4 or 5 sliced potato rings fried in butter & oil, drained ( enough to cover the botton of a 6" skillet)

next fry some onion in the same pan and set aside.

cook some bacon or sasuage and set aside.

2- eggs seperated

in a oven proof skillet or baking dish ( use a 6" cast iron pan) lightly oiled.

Place potato, sausage on top, then the onion.

preheat oven to 400

Beat egg whites till fuffy and fairly stiff.

add egg yokes and fold gently into egg whites until blended.

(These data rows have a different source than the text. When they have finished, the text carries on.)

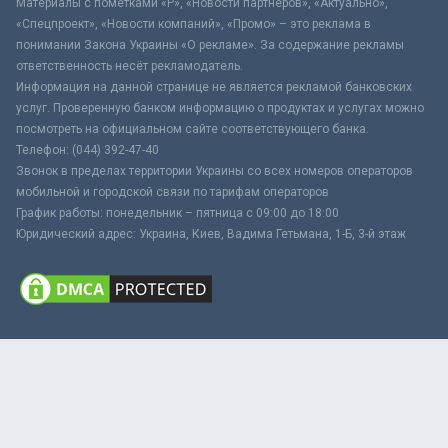
Материалы с пометками «Р», «Новости партнёров», «Актуально»,
«Спецпроект», «Новости компаний», «Промо» – это реклама в
понимании Закона Украины «О рекламе». За содержание рекламы
ответственность несёт рекламодатель.
Информация на данной странице не является рекламой банковских
услуг. Проверенную банком информацию о продуктах и услугах можно
посмотреть на официальном сайте соответствующего банка.
Телефон: (044) 392-47-40
Звонок в пределах территории Украины со всех номеров операторов
мобильной и городской связи по тарифам операторов
График работы: понедельник – пятница с 09:00 до 18:00
Юридический адрес: Украина, Киев, Вадима Гетьмана, 1-Б, 3-й этаж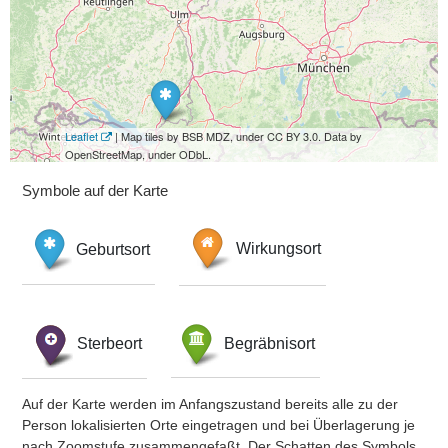
Leaflet
| Map tiles by BSB MDZ, under CC BY 3.0. Data by
OpenStreetMap, under ODbL.
Symbole auf der Karte
Geburtsort
Wirkungsort
Sterbeort
Begräbnisort
Auf der Karte werden im Anfangszustand bereits alle zu der
Person lokalisierten Orte eingetragen und bei Überlagerung je
nach Zoomstufe zusammengefaßt. Der Schatten des Symbols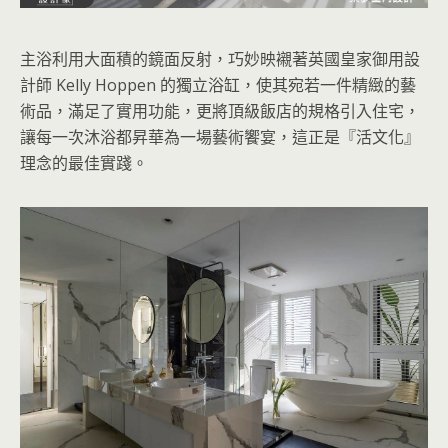
主浴利用大面積的鏡面反射，巧妙映襯著英國皇家御用設
計師 Kelly Hoppen 的獨立浴缸，使其宛若一件精緻的藝
術品，滿足了實用功能，更將頂級飯店的規格引入住宅，
讓每一次沐浴都昇華為一場藝術饗宴，這正是『活文化』
理念的最佳實踐。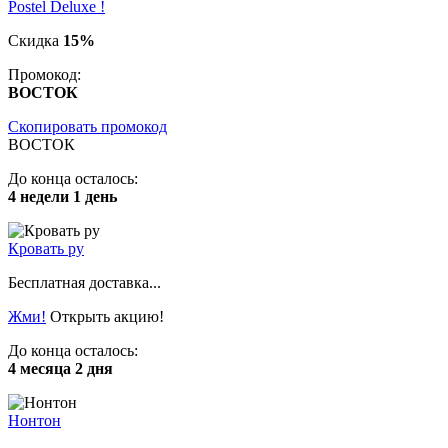
Postel Deluxe !
Скидка
15%
Промокод:
ВОСТОК
Скопировать промокод
ВОСТОК
До конца осталось:
4 недели 1 день
Кровать ру
Бесплатная доставка...
Жми!
Открыть акцию!
До конца осталось:
4 месяца 2 дня
Нонтон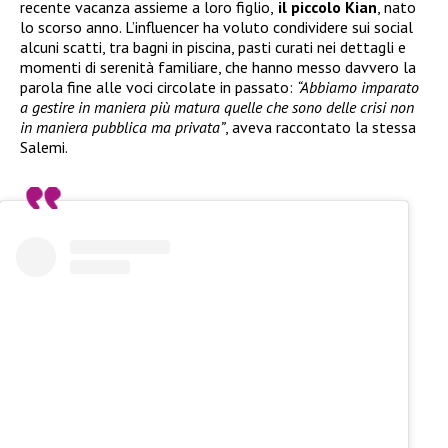
recente vacanza assieme a loro figlio,
il piccolo Kian
, nato
lo scorso anno. L’influencer ha voluto condividere sui social
alcuni scatti, tra bagni in piscina, pasti curati nei dettagli e
momenti di serenità familiare, che hanno messo davvero la
parola fine alle voci circolate in passato:
“Abbiamo imparato
a gestire in maniera più matura quelle che sono delle crisi non
in maniera pubblica ma privata”
, aveva raccontato la stessa
Salemi.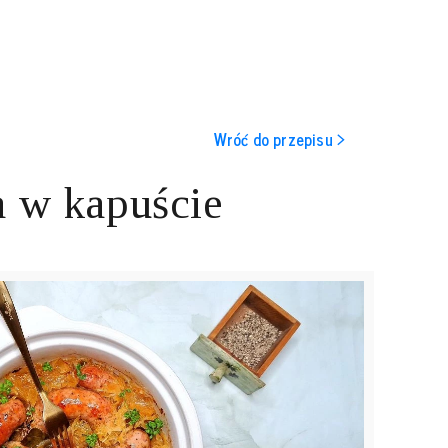
Wróć do przepisu >
a w kapuście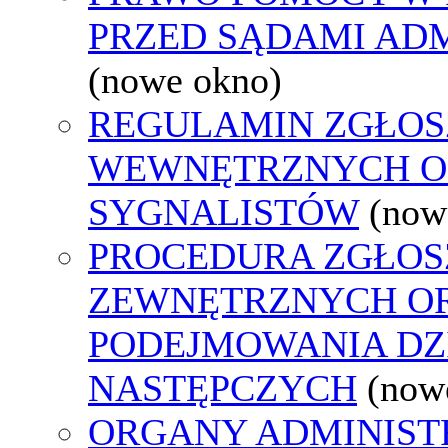
PRZED SĄDAMI AD
(nowe okno)
REGULAMIN ZGŁOS
WEWNĘTRZNYCH O
SYGNALISTÓW
(now
PROCEDURA ZGŁOS
ZEWNĘTRZNYCH O
PODEJMOWANIA DZ
NASTĘPCZYCH
(now
ORGANY ADMINISTR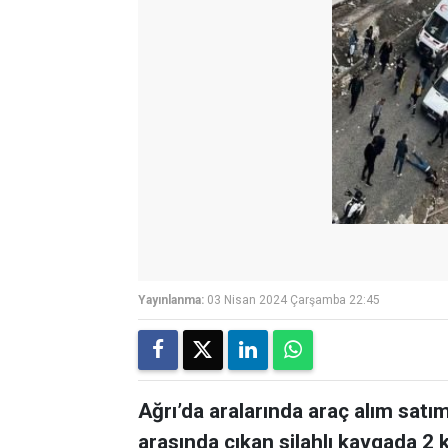
Yayınlanma:
03 Nisan 2024 Çarşamba 22:45
Ağrı’da aralarında araç alım sat
arasında çıkan silahlı kavgada 2 k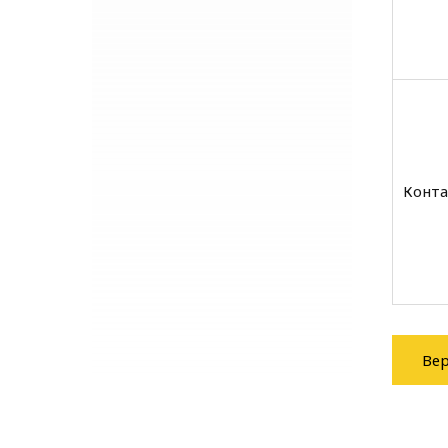
Конта
Вер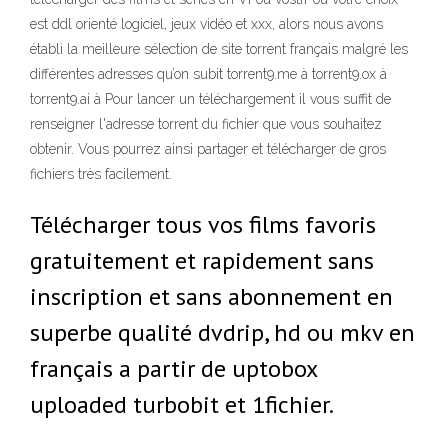
est ddl orienté logiciel, jeux vidéo et xxx, alors nous avons
établi la meilleure sélection de site torrent français malgré les
différentes adresses qu’on subit torrent9.me à torrent9.ox à
torrent9.ai à Pour lancer un téléchargement il vous suffit de
renseigner l'adresse torrent du fichier que vous souhaitez
obtenir. Vous pourrez ainsi partager et télécharger de gros
fichiers très facilement.
Télécharger tous vos films favoris
gratuitement et rapidement sans
inscription et sans abonnement en
superbe qualité dvdrip, hd ou mkv en
français a partir de uptobox
uploaded turbobit et 1fichier.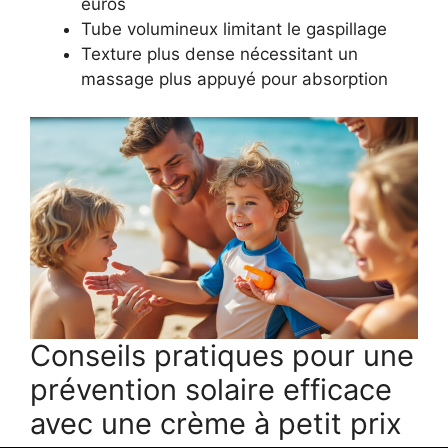
euros
Tube volumineux limitant le gaspillage
Texture plus dense nécessitant un
massage plus appuyé pour absorption
Conseils pratiques pour une
prévention solaire efficace
avec une crème à petit prix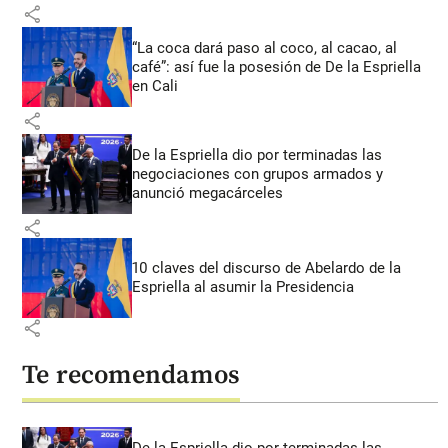
share
“La coca dará paso al coco, al cacao, al
café”: así fue la posesión de De la Espriella
en Cali
share
De la Espriella dio por terminadas las
negociaciones con grupos armados y
anunció megacárceles
share
10 claves del discurso de Abelardo de la
Espriella al asumir la Presidencia
share
Te recomendamos
De la Espriella dio por terminadas las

add to pan and cook until eggs are set and to top is browned slightly.


----------



## Rocklobster (Dec 29, 2012)

That looks very good. I will try that some day....thanks...


----------



## Kylie1969 (Dec 30, 2012)

That looks fabulous S&P


----------



## pacanis (Dec 30, 2012)

That looks super!


----------



## salt and pepper (Dec 30, 2012)

My GF liked it so much, I made another today with, potato, onion, bacon, chives, cheese and jalapeno pepper.


----------



## Kylie1969 (Dec 30, 2012)

Delicious! Time for breakfast now I think, pity it isnt that


----------



## chopper (Dec 30, 2012)

Great recipe.  Thanks S & P.


----------



## Savannahsmoker (Dec 30, 2012)

I wish I could get a slice of that with some red eye gravy and  chicory coffee.
Man O' Man I would be in heaven.

Nice recipe and if you do not mind it is copied to my recipe section.


----------



## kadesma (Dec 30, 2012)

S&P that is so good. I made it for dinner DH is stuffed me too.
thanks
kades


----------



## salt and pepper (Dec 31, 2012)

kadesma said:


> S&P that is so good. I made it for dinner DH is stuffed me too.
> thanks
> kades


 So glad you enjoyed it,          Thank you, Joey


----------